Task prompt: When a line of the records below contains the string "NACS", copy that whole line.
=== The data ===
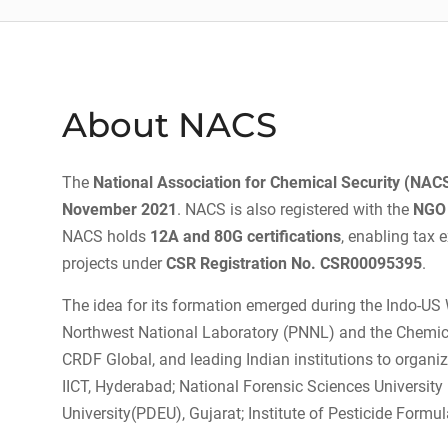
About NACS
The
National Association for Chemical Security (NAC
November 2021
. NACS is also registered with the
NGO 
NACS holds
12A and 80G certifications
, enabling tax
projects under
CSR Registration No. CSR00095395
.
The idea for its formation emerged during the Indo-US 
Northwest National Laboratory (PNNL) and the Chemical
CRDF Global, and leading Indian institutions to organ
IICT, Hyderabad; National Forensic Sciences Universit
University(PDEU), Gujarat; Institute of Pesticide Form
===
=== The data ===
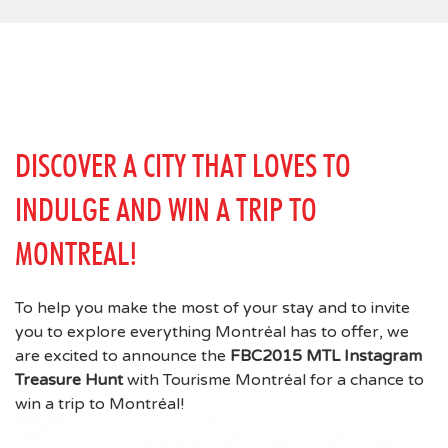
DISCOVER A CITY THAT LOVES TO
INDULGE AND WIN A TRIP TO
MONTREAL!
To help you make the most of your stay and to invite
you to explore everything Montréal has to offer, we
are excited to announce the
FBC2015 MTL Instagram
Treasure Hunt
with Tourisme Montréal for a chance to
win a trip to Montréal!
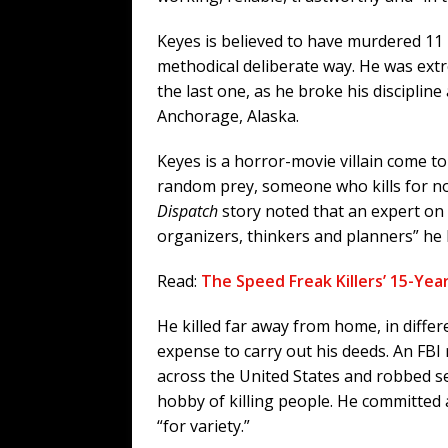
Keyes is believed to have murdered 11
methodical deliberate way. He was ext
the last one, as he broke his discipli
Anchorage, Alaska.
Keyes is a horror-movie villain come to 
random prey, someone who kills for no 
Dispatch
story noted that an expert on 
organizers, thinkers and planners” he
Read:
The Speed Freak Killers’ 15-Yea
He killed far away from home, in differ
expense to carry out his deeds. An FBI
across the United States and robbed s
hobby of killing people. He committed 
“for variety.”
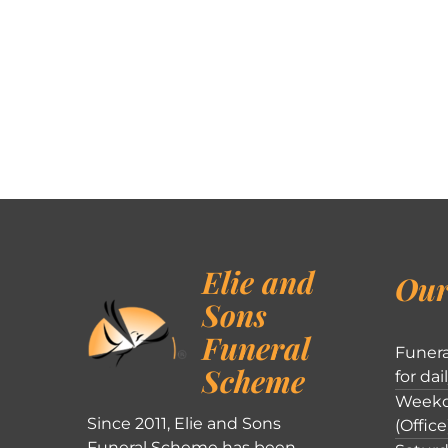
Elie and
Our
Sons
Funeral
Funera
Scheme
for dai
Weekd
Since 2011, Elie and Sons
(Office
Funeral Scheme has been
===
=== The data ===
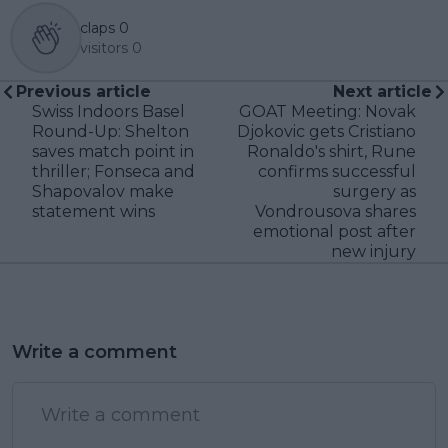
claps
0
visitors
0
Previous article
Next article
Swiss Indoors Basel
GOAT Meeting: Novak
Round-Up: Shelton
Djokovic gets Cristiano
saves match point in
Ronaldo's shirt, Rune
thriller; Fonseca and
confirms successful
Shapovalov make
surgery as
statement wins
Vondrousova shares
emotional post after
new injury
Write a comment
===
Task answer:
About NACS
. NACS is also registered with the
NACS holds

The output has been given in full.